• **Problem details**
Exclude the pictures, then copy all remaining records exactly.

━━━ Data for this task ━━━

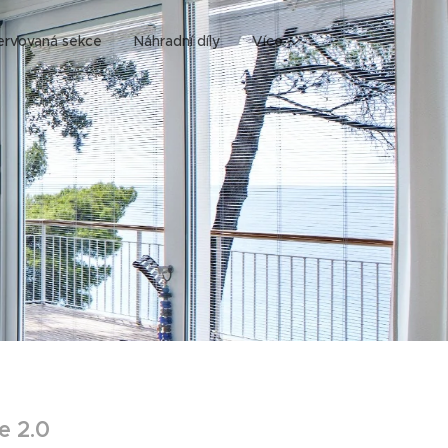
ervovaná sekce
Náhradní díly
Více
e 2.0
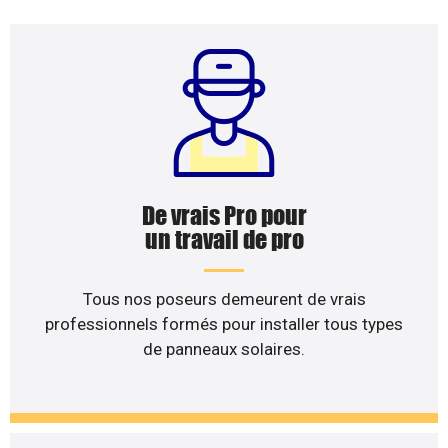
De vrais Pro pour
un travail de pro
Tous nos poseurs demeurent de vrais
professionnels formés pour installer tous types
de panneaux solaires.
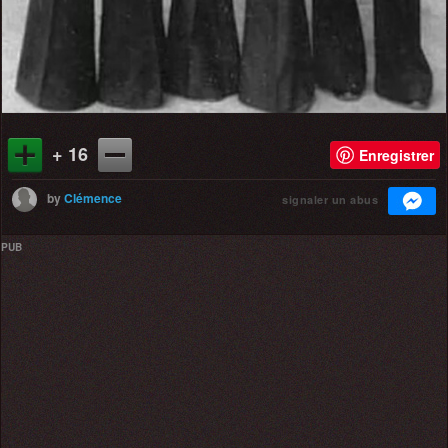
+ 16
Enregistrer
by
Clémence
signaler un abus
PUB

━━━

• **Response box**
ervovaná sekce
Náhradní díly
Více
e 2.0
De vrais Pro pour
un travail de pro
Tous nos poseurs demeurent de vrais
professionnels formés pour installer tous types
de panneaux solaires.
+ 16
Enregistrer
by
Clémence
signaler un abus
PUB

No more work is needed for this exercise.